Should the Client cancel the delivery of Goods, they are accountable for any direct or indirect loss suffered by the Supplier directly attributable to the cancellation, including but not limited to loss of profits.
Cancellation of orders for Goods specifically tailored to the Client's specifications or for non-stocklist items will not be accepted once production has commenced or an order has been placed.
28. BUILDING ACT 2004
If the Goods ordered fall under the category of Building Work as defined by the Building Act 2004 (the Act), the Client is responsible for securing any required building consent, approval, and certificate to ensure compliance with the Act and Building Code before the Goods are supplied.
In the event that the Client fails to obtain necessary consent within a reasonable timeframe and before Goods installation, the Company reserves the right to terminate the Contract. The Client, excluding instances where the fault lies with the Company, shall indemnify the Company for all costs, losses, and expenses incurred due to the failure to obtain required consent.
29. LOCAL AUTHORITY COMPLIANCE
The Client accepts responsibility for obtaining any local authority consent in adherence to regulations or bylaws related to the Goods, unless otherwise specified in the Company's Proposal.

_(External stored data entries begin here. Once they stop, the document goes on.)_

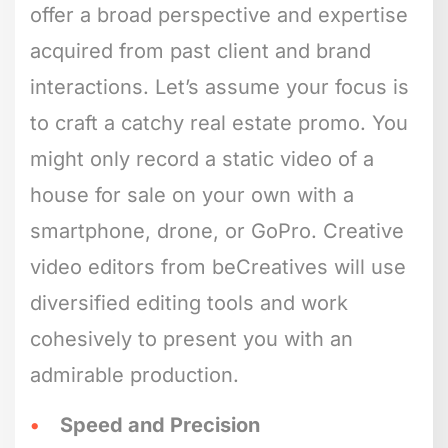
offer a broad perspective and expertise
acquired from past client and brand
interactions. Let’s assume your focus is
to craft a catchy real estate promo. You
might only record a static video of a
house for sale on your own with a
smartphone, drone, or GoPro. Creative
video editors from beCreatives will use
diversified editing tools and work
cohesively to present you with an
admirable production.
Speed and Precision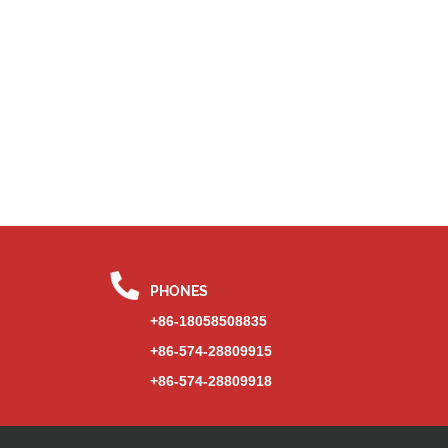
PHONES
+86-18058508835
+86-574-28809915
+86-574-28809918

If the Company is engaged to secure local authority consent, such costs will be borne solely by the Client. The Client also indemnifies the Company against all costs, including legal fees on a solicitor-client basis, arising from any actions taken by a local authority against the Company due to the Client's non-compliance with local authority rules or regulations, including those related to the Act or any regulations or code under the Act.
30. DISPUTES
If a dispute arises between the parties regarding the supply of Goods, the parties will make reasonable efforts to settle it through good-faith negotiation. If resolution is not achieved within five working days, the dispute will be addressed according to the following steps.

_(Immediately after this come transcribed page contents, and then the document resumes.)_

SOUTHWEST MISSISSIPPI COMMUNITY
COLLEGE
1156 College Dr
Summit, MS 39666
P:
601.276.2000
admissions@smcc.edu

If negotiation proves unsuccessful:
a) Either party may refer the matter to mediation through written notice.
b) Within five working days of the referral, the parties will mutually agree on a mediator.

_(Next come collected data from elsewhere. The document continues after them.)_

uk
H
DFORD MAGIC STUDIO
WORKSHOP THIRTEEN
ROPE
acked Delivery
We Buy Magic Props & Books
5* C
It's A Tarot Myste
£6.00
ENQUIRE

If mediation does not lead to resolution within an additional 20 working days:
a) Both the Contractor and the Client retain the right to take any necessary actions related to the dispute, including pursuing legal remedies in a Court of competent jurisdiction.
While this process is the preferred method for resolving disputes, it does not prevent any party from seeking urgent interlocutory or declaratory relief from a competent jurisdiction if, in the party's reasonable opinion, such action is necessary to safeguard their rights.
31. GENERAL
31.1 ASSIGNMENT AND SUBCONTRACTING
The Supplier may license or assign its rights and obligations under this Contract without the Client's consent. The Client cannot license or assign without the written approval of the Supplier.
31.2 SUBCONTRACTING AND CLIENT AUTHORITY
The Supplier may subcontract any part of the Services but remains liable under this Contract. The Client acknowledges they have no authority to instruct Supplier subcontractors without the Supplier's approval.
31.3 AMENDMENT OF TERMS AND CONDITIONS
The Supplier reserves the right to amend general terms and conditions for future contracts by notifying the Client in writing. Such changes are effective upon the Client's acceptance or when the Client makes a subsequent request for Goods.
31.4 WARRANTY OF AUTHORITY
Both parties warrant that they have the authority to enter into this Contract, have obtained necessary authorisations, are not insolvent, and acknowledge that this Contract creates binding and valid legal obligations.